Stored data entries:
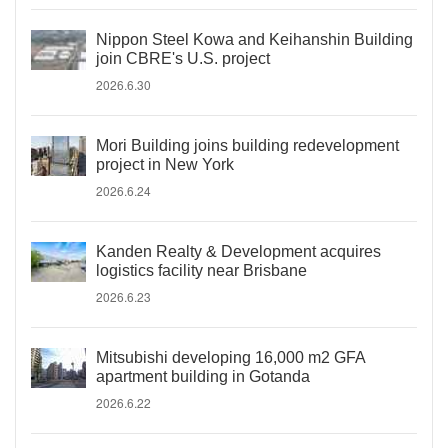
Nippon Steel Kowa and Keihanshin Building
join CBRE's U.S. project
2026.6.30
Mori Building joins building redevelopment
project in New York
2026.6.24
Kanden Realty & Development acquires
logistics facility near Brisbane
2026.6.23
Mitsubishi developing 16,000 m2 GFA
apartment building in Gotanda
2026.6.22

* _WORK TO BE COMPLETED_: Find the lines that mention "project" in the entries and show them.

* _ANSWER SECTION_:
join CBRE's U.S. project
project in New York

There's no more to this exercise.